Rising bad debts at the US business led to a shock profits warning in February 2007 - one of the early harbingers of the credit crunch.
The chairman warned the year ahead would be "difficult", with unemployment rising through 2009 into 2010 in both the US and the UK, as well as further falls in house prices.
"We should remember that the US is the driver of the global economy and global growth depends on the US recovery," he said.
The firm has tightened its lending criteria in the UK but almost doubled its gross mortgage lending in 2008 to £17bn as rivals faltered or withdrew from the market.
Its rate-matcher product - which offered to match previous rates for customers faced with higher bills after coming off cheaper fixed mortgages elsewhere - resulted in £5.4bn in new business, the bank said.
These were less risky loans made at lower loan to value ratios - averaging 59 per cent - and HSBC has established a £15bn mortgage fund for the UK in 2009 to build on its position.
But HSBC's chairman also launched a wide-ranging attack on failings in the banking industry, which had contributed to a "major breakdown in trust".
As the row over former RBS chief executive Sir Fred Goodwin's £693,000 pension continues, he said "there have been too many who have profoundly damaged the industry's reputation".
"Compensation practices ran out of control and perverse incentives led to dangerous outcomes.
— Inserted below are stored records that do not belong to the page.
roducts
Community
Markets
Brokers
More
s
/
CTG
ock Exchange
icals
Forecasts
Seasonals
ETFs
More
There is genuine and widespread anger that the contributors to the crisis were in some cases amongst the biggest beneficiaries of the system," he added.
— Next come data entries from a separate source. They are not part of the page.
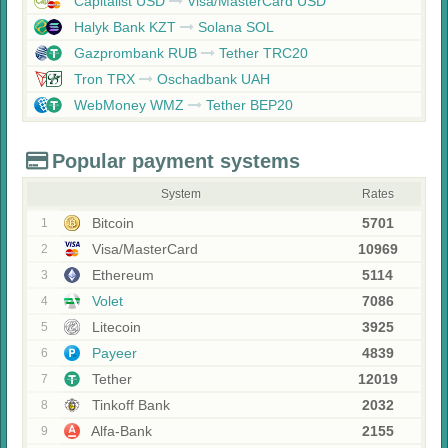
Capitalist USD
Visa/MasterCard USD
Halyk Bank KZT
Solana SOL
Gazprombank RUB
Tether TRC20
Tron TRX
Oschadbank UAH
WebMoney WMZ
Tether BEP20
Popular payment systems
System
Rates
Bitcoin
5701
1
Visa/MasterCard
10969
2
Ethereum
5114
3
Volet
7086
4
Litecoin
3925
5
Payeer
4839
6
Tether
12019
7
Tinkoff Bank
2032
8
Alfa-Bank
2155
9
"Underlying all these events is a question about the culture and ethics of the industry. It is as if, too often, people had given up asking whether something was the right thing to do, and focused only on whether it was legal and complied with the rules."
Mr Green - who vetoed his cash bonus in 2008 - said the there would be no share awards made across the group based on 2008's performance. HSBC's executive directors, including chief executive Michael Geoghegan, will not gain any cash bonuses for last year.